What are your impressions of the game against the Czech Republic?
I think we really did a good job playing five on five. It’s hard when they have those skill players like Hemsky and Jagr, who can really set up the power play. I think we did an outstanding job at even strength and we kept them on the outside and worked hard. If we can stay out of the box and keep skating we can play our system and then have two really good games the rest of this round.
Tell us about your year. Being drafted and then playing right away in the NHL must be something?

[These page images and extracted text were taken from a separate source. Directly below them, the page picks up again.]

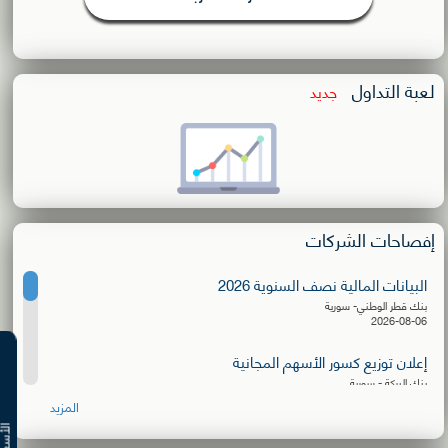
لعبة التداول
جديد
إفصاحات الشركات
البيانات المالية نصف السنوية 2026
بنك قطر الوطني- سورية
2026-08-06
إعلان توزيع كسور الأسهم المجانية
بنك البركة - سورية
2026-08-06
المزيد
البيانات المالية نصف السنوية 2026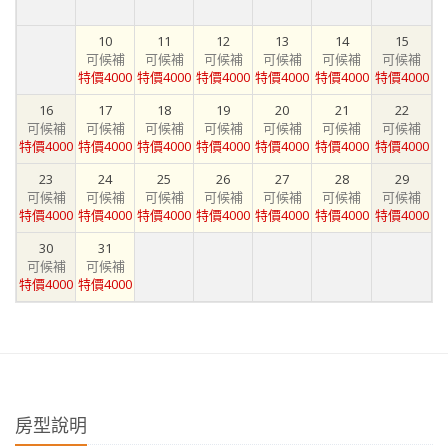
10
11
12
13
14
15
可候補
可候補
可候補
可候補
可候補
可候補
特價4000
特價4000
特價4000
特價4000
特價4000
特價4000
16
17
18
19
20
21
22
可候補
可候補
可候補
可候補
可候補
可候補
可候補
特價4000
特價4000
特價4000
特價4000
特價4000
特價4000
特價4000
23
24
25
26
27
28
29
可候補
可候補
可候補
可候補
可候補
可候補
可候補
特價4000
特價4000
特價4000
特價4000
特價4000
特價4000
特價4000
30
31
可候補
可候補
特價4000
特價4000
房型說明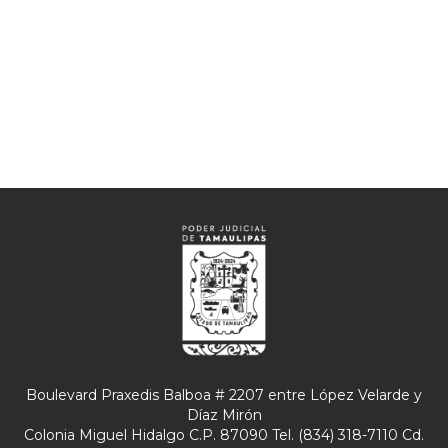
Boulevard Praxedis Balboa # 2207 entre López Velarde y
Díaz Mirón
Colonia Miguel Hidalgo C.P. 87090 Tel. (834) 318-7110 Cd.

It was unbelievable. I’ve learned so much all year and I keep learning every day. It is a special feeling when you come in and you’re around players who’ve been in the NHL for a long time. Making the team out of camp meant a lot to me. Wayne (Gretzky) told me that I had a shot at making the team and with that in my mind I think it just made me go out there and work as hard as I could. Shane Doan and others in the organization helped me all year. I couldn’t thank them enough for all their help.

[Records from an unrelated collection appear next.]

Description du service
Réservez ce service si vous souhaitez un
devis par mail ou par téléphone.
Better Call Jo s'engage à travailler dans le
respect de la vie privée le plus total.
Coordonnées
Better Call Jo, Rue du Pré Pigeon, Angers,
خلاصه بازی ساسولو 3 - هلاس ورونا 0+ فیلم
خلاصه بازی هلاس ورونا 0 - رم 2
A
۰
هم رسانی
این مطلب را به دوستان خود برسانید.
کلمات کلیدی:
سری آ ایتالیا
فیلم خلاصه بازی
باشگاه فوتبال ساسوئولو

Why do you wear number 89, it is because of your birth year?
I used to wear number 8 but when I got to junior hockey there was a teammate who had it already so my dad told me to pick 89. It looks kind of cool and it works.

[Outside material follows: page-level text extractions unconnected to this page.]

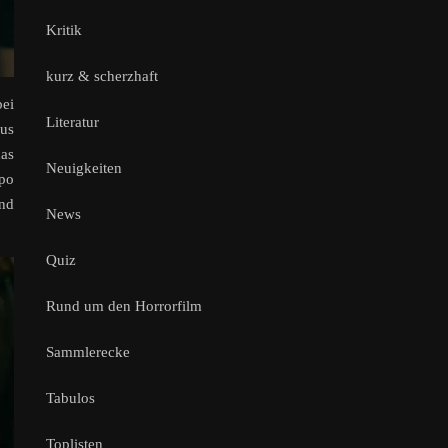
Kritik
kurz & scherzhaft
bei
Literatur
us
das
Neuigkeiten
mpo
und
News
Quiz
Rund um den Horrorfilm
Sammlerecke
Tabulos
Toplisten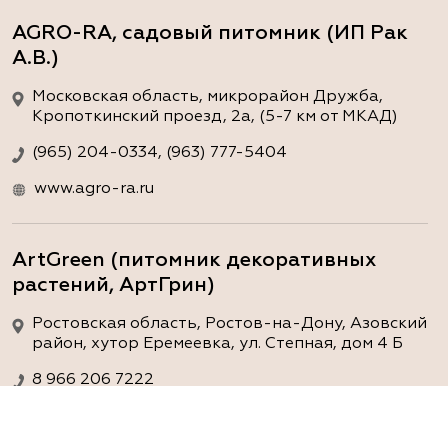
AGRO-RA, садовый питомник (ИП Рак
А.В.)
Московская область, микрорайон Дружба,
Кропоткинский проезд, 2а, (5-7 км от МКАД)
(965) 204-0334, (963) 777-5404
www.agro-ra.ru
ArtGreen (питомник декоративных
растений, АртГрин)
Ростовская область, Ростов-на-Дону, Азовский
район, хутор Еремеевка, ул. Степная, дом 4 Б
8 966 206 7222
www.art-green.ru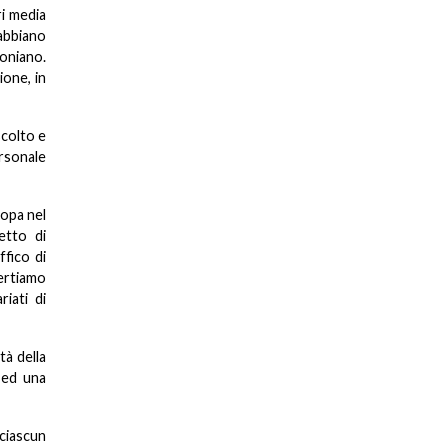
ri media
abbiano
boniano.
ione, in
scolto e
ersonale
ropa nel
etto di
ffico di
ertiamo
iati di
tà della
 ed una
 ciascun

When Denmark beat Team USA in the 2003 World Championships were you watching the game?
I was watching the game and was so excited by the win. That’s why being on this team means so much because there are so many guys in this room that were on that team. Everybody back home was really excited because it was really big. I also remember that same year we tied Canada 2-2. Obviously that was a big year for Danish hockey and hopefully we can have a year like that this year.
How old were you when you saw that game in 2003?
I was thirteen.
What has being in the top division of the World Championships meant for Danish hockey?
You learn a lot from looking at the older guys on the team. I got a chance to go over to Canada and play which helped me develop a lot. The coaches back home in Denmark are doing a great job developing talent and I think you see that with the national team and how we compete on a higher level that ever before.
Do you sometimes feel pressure to have to be a role model for youngsters in Denmark that might want to follow in your footsteps and play hockey?
Obviously you want to do well every time you go out on the ice and lead the way. There is some pressure but nothing I think I can’t handle. I got some nice guys in the room who have helped me along the way and I really believe that it is one of many steps.
What’s it like having Wayne Gretzky as your coach?
It’s so amazing. I never dreamt I’d even meet him. He’s an unbelievable guy and a good coach and a great hockey mind. He’s the best teacher in hockey and I learn from him every day. When he talks you just listen and learn. Playing for him is something I would not trade away for anything.